Benefits Summary and Overview

This page is a benefits summary and overview of key plan information for Aetna Medicare Full Dual (PPO D-SNP). The information on this page is a summary only.

For a complete listing of all available benefits and cost information on Aetna Medicare Full Dual (PPO D-SNP) in 2026, please refer to our full plan details page.

Aetna Medicare Full Dual (PPO D-SNP) is a PPO D-SNP plan offered by CVS Health Corporation available for enrollment in 2026 to people living in South Dakota. This plan received an overall rating of 3.5 out of 5 stars in 2026.

It's important to know that Aetna Medicare Full Dual (PPO D-SNP) is a Medicare Advantage (MA) Plan with drug coverage. That means that this plan covers both medical services and prescription drugs.

Important:

Aetna Medicare Full Dual (PPO D-SNP)is a Special Needs Type (SNP) plan. This means you can only enroll in this plan if you meet specific criteria.

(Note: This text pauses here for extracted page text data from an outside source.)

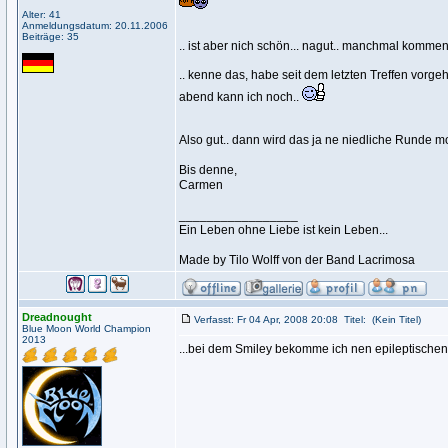
Alter: 41
Anmeldungsdatum: 20.11.2006
Beiträge: 35
.. ist aber nich schön... nagut.. manchmal komme
.. kenne das, habe seit dem letzten Treffen vor
abend kann ich noch..
Also gut.. dann wird das ja ne niedliche Runde m
Bis denne,
Carmen
_________________
Ein Leben ohne Liebe ist kein Leben...
Made by Tilo Wolff von der Band Lacrimosa
Dreadnought
Verfasst: Fr 04 Apr, 2008 20:08
Titel:
(Kein Titel)
Blue Moon World Champion
2013
...bei dem Smiley bekomme ich nen epileptischen A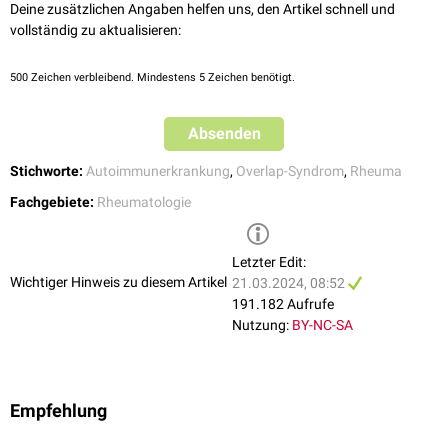
Vaskulopathie
und geht mit (Belastungs-)Dyspnoe, peripheren
Deine zusätzlichen Angaben helfen uns, den Artikel schnell und
Myositis
Ödemen
und
Aszites
einher. Häufigste Todesursache.
vollständig zu aktualisieren:
Sklerodaktylie
Interstitielle Lungenerkrankung
(ILD): bei 18 bis 78 % der Patienten.
Meist vom
NSIP-Muster
.
Siehe Hauptartikel
:
CTD-ILD
500
Zeichen verbleibend. Mindestens 5 Zeichen benötigt.
sekundäres
Sjögren-Syndrom
Nierenbeteiligung mit
membranöser Glomerulonephritis
Absenden
Selten kommt es zu
alveolären Hämorrhagien
mit
Hämoptysen
.
Stichworte:
Autoimmunerkrankung
,
Overlap-Syndrom
,
Rheuma
Fachgebiete:
Rheumatologie
Letzter Edit:
Wichtiger Hinweis zu diesem Artikel
21.03.2024, 08:52
191.182 Aufrufe
Nutzung:
BY-NC-SA
Empfehlung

See our full plan details page for more information.

Overview IconKey Plan Facts

Below are a few key facts and commonly-asked questions about Aetna Medicare Full Dual (PPO D-SNP).

Plan Costs:

The cost of a Medicare Advantage Plan is made up of four main parts.

  • First, the monthly premium — the amount you pay every month.
  • Second, the deductible — the amount you pay out of pocket for covered services before the plan starts paying.
  • Third, the copayments and coinsurance — the amounts you pay out of pocket for covered services, usually after meeting the deductible (if applicable). Copays are fixed dollar amounts; coinsurance is a percentage of the cost.
  • Fourth, the Out-of-Pocket Maximum — the maximum amount you could have to pay out of pocket in a year. This may be different for in-network and out-of-network services.

For Aetna Medicare Full Dual (PPO D-SNP), the main costs are as follows:

Monthly Premium

The Monthly Premium for this plan is $41.50. This is the amount you must pay every month.

This plan does not come with a Part B Premium reduction. You must continue to pay your Part B premium.

Deductibles

This plan does not have a health deductible. Your insurance coverage on covered health services will start immediately.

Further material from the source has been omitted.